**ACTIVITY**
Below are the records; repeat exactly their lines between the line holding "en septembre dernier en remportant le" and the line holding "асоциация БЕСКО.", inclusive, skipping the pictures.

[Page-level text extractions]
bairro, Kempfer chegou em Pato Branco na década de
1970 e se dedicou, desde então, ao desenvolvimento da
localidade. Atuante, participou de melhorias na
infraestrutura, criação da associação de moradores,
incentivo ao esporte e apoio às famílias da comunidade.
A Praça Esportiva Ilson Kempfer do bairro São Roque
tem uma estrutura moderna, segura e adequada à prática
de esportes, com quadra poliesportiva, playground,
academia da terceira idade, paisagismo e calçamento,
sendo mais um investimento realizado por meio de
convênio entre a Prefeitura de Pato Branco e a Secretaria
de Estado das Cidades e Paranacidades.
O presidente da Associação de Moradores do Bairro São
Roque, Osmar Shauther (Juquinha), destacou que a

==

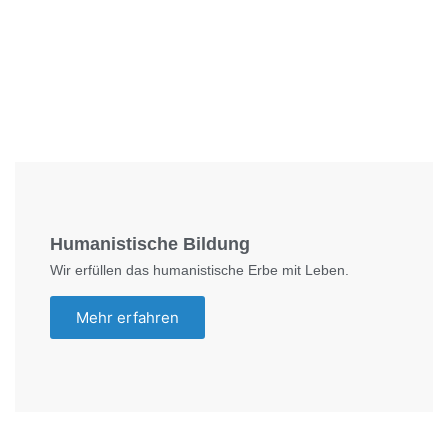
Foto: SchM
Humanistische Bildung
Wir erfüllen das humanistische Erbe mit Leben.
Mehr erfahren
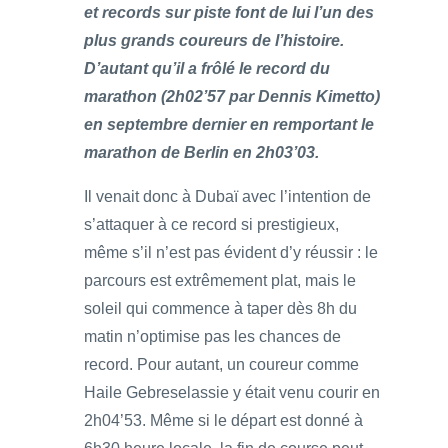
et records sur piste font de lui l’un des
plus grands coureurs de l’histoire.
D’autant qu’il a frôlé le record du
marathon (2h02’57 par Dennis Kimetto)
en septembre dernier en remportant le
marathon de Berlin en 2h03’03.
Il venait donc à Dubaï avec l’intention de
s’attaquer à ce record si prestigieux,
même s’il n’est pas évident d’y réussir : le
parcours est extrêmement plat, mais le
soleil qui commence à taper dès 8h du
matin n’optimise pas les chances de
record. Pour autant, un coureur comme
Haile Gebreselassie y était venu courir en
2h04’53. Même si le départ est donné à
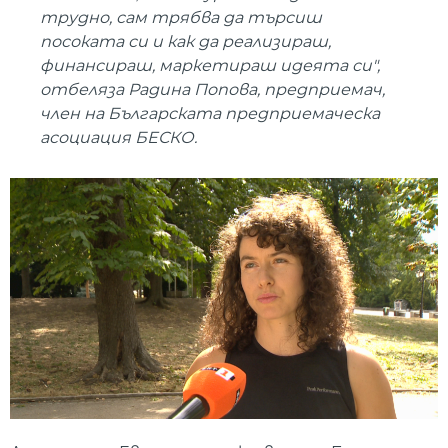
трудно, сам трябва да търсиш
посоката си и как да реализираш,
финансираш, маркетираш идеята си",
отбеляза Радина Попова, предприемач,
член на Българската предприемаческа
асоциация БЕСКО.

--

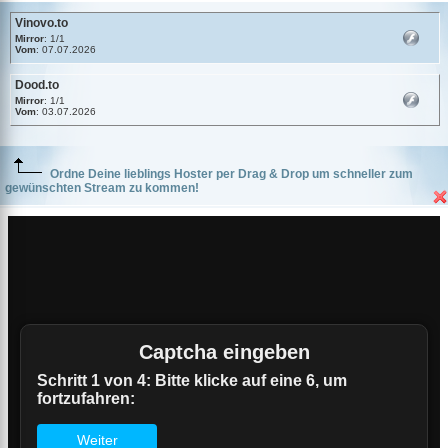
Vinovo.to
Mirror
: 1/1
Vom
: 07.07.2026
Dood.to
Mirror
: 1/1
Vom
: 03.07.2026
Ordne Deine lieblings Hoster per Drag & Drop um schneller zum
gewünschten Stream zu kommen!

**RESULT**
en septembre dernier en remportant le
marathon de Berlin en 2h03’03.
Il venait donc à Dubaï avec l’intention de
s’attaquer à ce record si prestigieux,
même s’il n’est pas évident d’y réussir : le
parcours est extrêmement plat, mais le
soleil qui commence à taper dès 8h du
matin n’optimise pas les chances de
record. Pour autant, un coureur comme
Haile Gebreselassie y était venu courir en
2h04’53. Même si le départ est donné à
трудно, сам трябва да търсиш
посоката си и как да реализираш,
финансираш, маркетираш идеята си",
отбеляза Радина Попова, предприемач,
член на Българската предприемаческа
асоциация БЕСКО.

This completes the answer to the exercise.